Project: Elwha River restoration
Client: National Park Service




Photo courtesy of URS Corp.
URS’s Elhwa River restoration was designed to provide safe fish passage and numerous resting places for migrating fish.

The Elwha River Ecosystem and Fisheries Restoration Act of 1992 required “full restoration of the Elwha River ecosystem and native anadromous fisheries” along the Elwha River in Clallum County.

To do this, the National Park Service needed to remove two hydropower dams (Elwha and Glines Canyon) built in the early 1900s, and protect downriver businesses, property and people from the more than 18 million cubic yards of sediment trapped behind the dams. URS Corp. was brought in to design and construct the Elwha surface water intake and the Elwha water treatment plant.

A key stakeholder was the Lower Elwha Klallam Tribe. The Elwha River ecosystem holds spiritual and cultural significance for the tribe, and their reservation is currently located near the mouth of the river. Tribe members historically fished in the river and relied on the salmon to support their families, so restoration of the river represents a significant step toward restoring the tribe’s historical livelihood and traditions.

Among the project’s complex web of environmental considerations, very stringent water quality and slurry waste-handling requirements had to be addressed at the treatment plant. URS applied a new ballasted sedimentation process for treating raw water that intensive testing had shown would meet all drinking water quality standards.

URS designed an “engineered riffle” that provides safe fish passage and numerous resting places for migrating fish.

A 180-cubic-feet-per-second intake facility was constructed on a steep slope beside the flood-prone Elwha River. The company designed a diversion channel by the water intake facility that could reroute the entire flow of the Elwha River during construction periods. The large peak water flows and sediment loads required URS engineers to push the limits of technology. Ultimately, the problems were solved with the installation of high- and low-flow pumps and the use of treatment processes arranged in parallel so they could be brought on- and off-line individually.

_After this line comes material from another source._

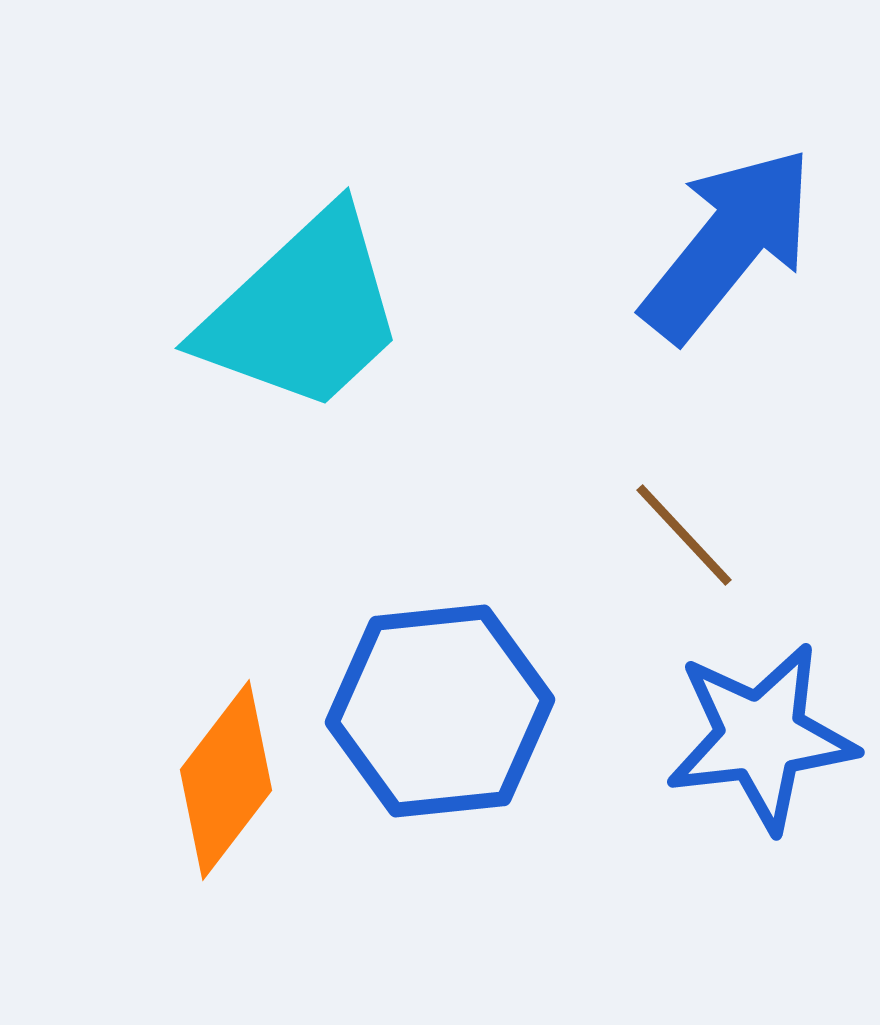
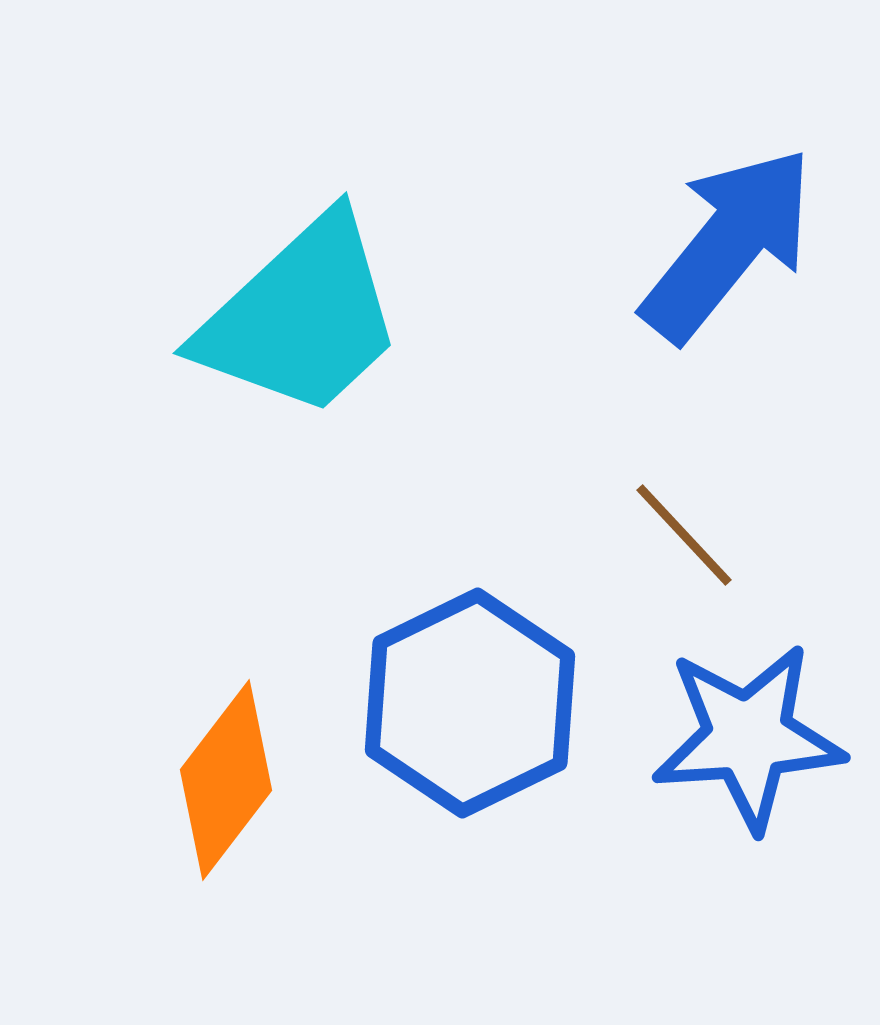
cyan trapezoid: moved 2 px left, 5 px down
blue hexagon: moved 30 px right, 8 px up; rotated 20 degrees counterclockwise
blue star: moved 13 px left; rotated 3 degrees clockwise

The dam removal project is the largest of its kind in the United States, and the second-largest National Park Service restoration project in U.S. history, behind the Everglades National Park in Florida. URS’s water treatment facilities and the surface water intake structure are designed to ensure a clean water supply for people and a healthy environment for endangered fish and other wildlife over the five-year dam removal process.